In der letzten Zeit werden es immer mehr Menschen, die ihr Familienschicksal erforschen. Sie spüren die Zugehörigkeit zur Familie, sie wissen, dass sie ein Teil des Herkunftssystems sind und damit das Schicksal ihrer Ahnen teilen.
Wir haben gelernt in Familienaufstellungen diese Zusammenhänge aufzuspüren, unsere Verstrickungen anzuerkennen und uns daraus zu lösen. In der Arbeit mit dem Familiensystem kommt ans Licht, wie sehr wir unserer Sippe in Treue und Liebe verbunden sind.
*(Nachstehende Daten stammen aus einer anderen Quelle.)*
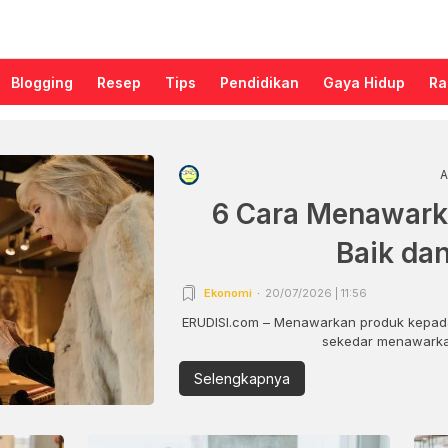
Blogging
Resep
Tips
Pendidikan
Gaya Hidup
Ra
A
6 Cara Menawark
Baik da
Ekonomi
20/07/2026 | 11:56
ERUDISI.com – Menawarkan produk kepada
sekedar menawarkan
Selengkapnya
Dafür gibt es zwei Gründe: Das Kind in uns bedarf dieser Zugehörigkeit um überleben zu können und entwickelt – fast könnte man sagen notgedrungen – eine grosse Loyalitätsliebe. Mit dieser fast magischen Liebe verbündet der Mensch sich mit dem Schicksal von Eltern, Grosseltern und Geschwistern.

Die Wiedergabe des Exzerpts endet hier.